Checksums

alkymi uses checksums to determine whether nodes in the pipeline are up-to-date. Checksumming is implemented for arbitrary types by using a recursive MD5 (or xxhash) checksum that takes nested types into account (see Checksums API reference).

Functions

The checksum scheme is also used to compute checksums for bound functions - this allows alkymi to check whether a bound function has been changed in-between evaluations, resulting in the need for a re-evaluation of the recipe associated with that particular bound function (and subsequent recipes that depend on it). When computing a function checksum, alkymi takes the following into account:

  • The bytecode of the function.

  • Constants in the function body - these can be list comprehensions etc. The checksum for these will be computed recursively.

  • Other functions and closures referenced by the function - these will be checksummed recursively.

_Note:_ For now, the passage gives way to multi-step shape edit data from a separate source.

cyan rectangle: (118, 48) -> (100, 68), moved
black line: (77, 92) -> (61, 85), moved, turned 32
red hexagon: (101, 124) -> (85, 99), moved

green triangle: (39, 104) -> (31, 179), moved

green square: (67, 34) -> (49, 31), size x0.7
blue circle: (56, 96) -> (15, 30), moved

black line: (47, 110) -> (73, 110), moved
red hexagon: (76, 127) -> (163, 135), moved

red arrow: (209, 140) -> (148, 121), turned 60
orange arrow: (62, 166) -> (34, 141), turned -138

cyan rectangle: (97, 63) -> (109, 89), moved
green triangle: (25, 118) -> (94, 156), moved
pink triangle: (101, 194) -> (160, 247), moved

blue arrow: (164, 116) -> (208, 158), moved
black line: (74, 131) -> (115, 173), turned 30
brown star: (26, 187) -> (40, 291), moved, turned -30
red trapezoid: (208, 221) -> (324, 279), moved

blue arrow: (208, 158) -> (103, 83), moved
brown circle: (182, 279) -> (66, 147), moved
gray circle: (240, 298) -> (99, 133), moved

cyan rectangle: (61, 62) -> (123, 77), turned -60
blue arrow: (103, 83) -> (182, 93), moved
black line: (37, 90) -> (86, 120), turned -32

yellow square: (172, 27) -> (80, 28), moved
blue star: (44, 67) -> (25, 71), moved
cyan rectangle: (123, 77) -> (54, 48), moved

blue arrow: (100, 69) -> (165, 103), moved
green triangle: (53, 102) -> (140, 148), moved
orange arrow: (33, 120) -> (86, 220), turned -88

This means that changing the contents of a function (or variables/functions referenced by a function), will result in the checksum changing - alkymi will pick this up and mark the associated recipe as dirty (see Execution).

Finally, note that globals are ignored in the checksumming process. Changing a global referenced by a bound function will not result in the function being marked dirty.

External Files

To interface with the filesystem outside of alkymi’s internal cache, alkymi uses the pathlib.Path type. Because external files live outside of the alkymi cache, alkymi can’t know for sure if they’ve been changed by other processes in between evaluations. Thus, the hashing scheme for Path instances will compute checksums for the binary contents of the file that a Path points to (if one such exists).

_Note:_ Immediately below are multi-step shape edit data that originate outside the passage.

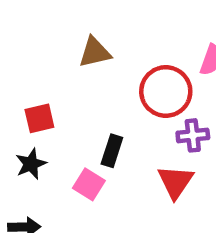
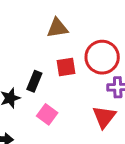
red square: (39, 118) -> (66, 67), moved
black rectangle: (112, 151) -> (34, 81), moved

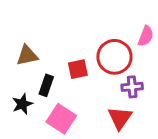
brown triangle: (57, 28) -> (27, 55), moved
pink square: (47, 114) -> (61, 119), size x1.4

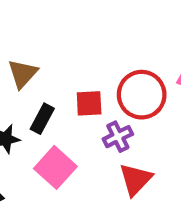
brown triangle: (27, 55) -> (23, 74), turned -45
purple cross: (132, 87) -> (118, 137), moved, turned -30

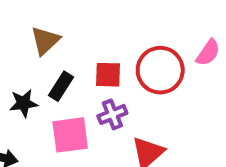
purple cross: (118, 137) -> (112, 114), moved
pink square: (55, 167) -> (70, 135), turned 36

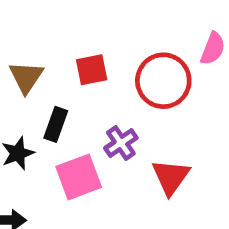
red square: (108, 75) -> (92, 70), moved

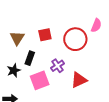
red triangle: (171, 177) -> (79, 80), turned 30

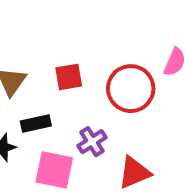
black rectangle: (30, 58) -> (36, 123), turned 56
pink square: (40, 80) -> (54, 170), turned 30

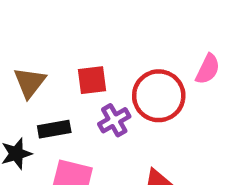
purple cross: (92, 142) -> (114, 120), moved

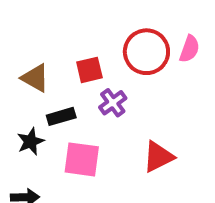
brown triangle: (30, 82) -> (35, 78), turned -32
red circle: (159, 96) -> (146, 52), moved

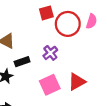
red square: (89, 70) -> (46, 13), moved
pink square: (82, 159) -> (50, 85), moved, turned -30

For external directories pointed to by Path instances, alkymi will simply treat the Path as a string - this means that alkymi won’t pick up changes to files in a directory automatically, unless the files are referenced explicitly (either by returning Path objects from a recipe, or using one of the built-in recipe generators (see Built-in Recipes) to bring the files into the alkymi pipeline.

Custom Classes

For user-defined classes, alkymi currently uses a fallback to pickling and computing a checksum based on the resulting binary representation.